SECTION 7.                      ADJUSTMENT OF SHARES.

          (a)          General.  In the event of any change in the Common Shares that occurs after the Plan becomes effective by reason of a stock dividend or split, recapitalization, merger, consolidation, combination, exchange of shares, or other similar corporate change, the aggregate number of shares subject to each outstanding Option, and its stated Option price, shall be adjusted appropriately by the Committee, whose determination shall be conclusive.

          (b)          Reorganizations.  In the event that the Company is a party to a merger or other reorganization, outstanding Options shall be subject to the agreement of merger or reorganization.  Such agreement may provide, without limitation, for the assumption of outstanding Options by the surviving corporation or its parent, for their continuation by the Company (if the Company is a surviving corporation), for accelerated vesting or for settlement in cash.

          (c)          Reservation of Rights.  Except as provided in this Section 7, an Optionee shall have no rights by reason of any subdivision or consolidation of shares of stock of any class, the payment of any stock dividend or any other increase or decrease in the number of shares of stock of any class.  Any issue by the Company of shares of stock of any class, or securities convertible into shares of stock of any class, shall not affect, and no adjustment by reason thereof shall be made with respect to, the number or Exercise Price of Common Shares subject to an Option.  The grant of an Option pursuant to the Plan shall not affect in any way the right or power of the Company to make adjustments, reclassifications, reorganizations or changes of its capital or business structure, to merge or consolidate or to dissolve, liquidate, sell or transfer all or any part of its business or assets.

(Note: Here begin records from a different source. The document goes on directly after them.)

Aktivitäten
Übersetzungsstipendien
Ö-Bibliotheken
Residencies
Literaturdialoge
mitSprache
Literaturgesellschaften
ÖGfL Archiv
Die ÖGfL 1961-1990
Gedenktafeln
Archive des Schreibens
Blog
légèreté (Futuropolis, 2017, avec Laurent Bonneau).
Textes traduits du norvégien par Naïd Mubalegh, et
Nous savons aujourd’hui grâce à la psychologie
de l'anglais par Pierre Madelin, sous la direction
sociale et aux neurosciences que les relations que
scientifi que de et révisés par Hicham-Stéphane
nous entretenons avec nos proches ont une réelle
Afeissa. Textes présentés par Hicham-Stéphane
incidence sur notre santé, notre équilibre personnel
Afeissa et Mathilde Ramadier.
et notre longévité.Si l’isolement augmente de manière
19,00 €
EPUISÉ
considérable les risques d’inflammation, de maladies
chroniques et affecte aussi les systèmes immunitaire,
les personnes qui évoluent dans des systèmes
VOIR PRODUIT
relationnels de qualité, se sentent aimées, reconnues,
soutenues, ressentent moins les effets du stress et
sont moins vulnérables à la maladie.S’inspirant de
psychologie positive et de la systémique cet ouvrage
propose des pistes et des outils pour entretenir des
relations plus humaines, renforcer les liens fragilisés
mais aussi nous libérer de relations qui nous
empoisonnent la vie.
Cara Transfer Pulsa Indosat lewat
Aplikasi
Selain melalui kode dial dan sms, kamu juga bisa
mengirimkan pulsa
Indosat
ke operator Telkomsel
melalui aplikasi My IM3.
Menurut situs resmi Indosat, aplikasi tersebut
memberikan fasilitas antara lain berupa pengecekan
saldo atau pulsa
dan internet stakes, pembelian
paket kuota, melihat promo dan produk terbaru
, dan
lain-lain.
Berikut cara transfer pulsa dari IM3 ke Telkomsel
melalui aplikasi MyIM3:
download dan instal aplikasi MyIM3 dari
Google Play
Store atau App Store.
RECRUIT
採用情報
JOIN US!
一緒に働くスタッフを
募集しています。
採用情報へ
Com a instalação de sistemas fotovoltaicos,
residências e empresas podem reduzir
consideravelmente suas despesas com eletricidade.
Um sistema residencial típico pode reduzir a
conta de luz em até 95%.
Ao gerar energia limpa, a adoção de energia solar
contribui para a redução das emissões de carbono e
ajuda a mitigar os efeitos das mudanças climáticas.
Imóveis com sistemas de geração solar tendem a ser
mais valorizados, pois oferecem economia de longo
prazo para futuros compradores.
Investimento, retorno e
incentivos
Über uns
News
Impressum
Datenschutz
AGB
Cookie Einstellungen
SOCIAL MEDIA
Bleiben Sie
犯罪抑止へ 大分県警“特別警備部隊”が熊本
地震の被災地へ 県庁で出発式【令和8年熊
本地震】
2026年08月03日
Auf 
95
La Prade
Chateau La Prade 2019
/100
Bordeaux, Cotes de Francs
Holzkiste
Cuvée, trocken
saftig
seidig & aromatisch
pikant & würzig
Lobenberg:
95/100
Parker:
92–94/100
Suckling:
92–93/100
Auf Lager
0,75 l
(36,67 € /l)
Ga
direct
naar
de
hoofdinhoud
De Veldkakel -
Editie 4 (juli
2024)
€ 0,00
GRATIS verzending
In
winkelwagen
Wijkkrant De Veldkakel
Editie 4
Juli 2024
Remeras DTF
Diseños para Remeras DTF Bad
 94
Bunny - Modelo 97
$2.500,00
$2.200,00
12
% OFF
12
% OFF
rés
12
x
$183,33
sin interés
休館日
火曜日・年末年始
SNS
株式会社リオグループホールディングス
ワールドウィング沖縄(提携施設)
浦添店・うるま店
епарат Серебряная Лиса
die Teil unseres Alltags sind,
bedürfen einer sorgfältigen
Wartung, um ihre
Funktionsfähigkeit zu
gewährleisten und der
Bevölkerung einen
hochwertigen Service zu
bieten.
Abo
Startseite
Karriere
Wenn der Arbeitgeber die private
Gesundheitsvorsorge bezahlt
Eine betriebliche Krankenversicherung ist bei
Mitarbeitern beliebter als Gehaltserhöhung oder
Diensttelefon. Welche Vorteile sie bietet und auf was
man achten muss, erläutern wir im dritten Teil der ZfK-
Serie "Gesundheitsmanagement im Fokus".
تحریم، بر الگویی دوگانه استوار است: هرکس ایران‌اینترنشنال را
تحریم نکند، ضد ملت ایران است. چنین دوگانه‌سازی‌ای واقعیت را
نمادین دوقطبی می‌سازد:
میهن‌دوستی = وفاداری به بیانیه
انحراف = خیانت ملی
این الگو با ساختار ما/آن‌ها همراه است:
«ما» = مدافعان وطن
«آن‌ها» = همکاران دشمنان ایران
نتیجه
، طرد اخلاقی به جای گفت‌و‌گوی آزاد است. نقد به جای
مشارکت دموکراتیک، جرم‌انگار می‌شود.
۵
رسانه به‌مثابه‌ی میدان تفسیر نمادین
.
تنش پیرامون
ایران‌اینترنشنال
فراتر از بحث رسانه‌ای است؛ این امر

SECTION 8.                      DURATION AND AMENDMENTS.

          (a)          Term of the Plan.  The Plan, as set forth herein, shall become effective on November 17, 1993 if approved by the Company's stockholders.  The Plan shall remain in effect until it is terminated under Subsection (b) below.

          (b)          Right to Amend or Terminate the Plan.  The Board may amend, suspend or terminate the Plan at any time and for any reason, except that the provisions of the Plan relating to the amount, price and timing of Option grants shall not be amended more than once in any six-month period.  Any amendment of the Plan shall be subject to the approval of the Company's stockholders to the extent required by applicable laws, regulations or rules (including, without limitation, Rule 16b-3 under the Exchange Act).

          (c)          Effect of Amendment or Termination.  No Common Shares shall be issued or sold under the Plan after the termination thereof, except upon exercise of an Option granted prior to such termination.  The termination of the Plan, or any amendment thereof, shall not affect any Option previously granted under the Plan.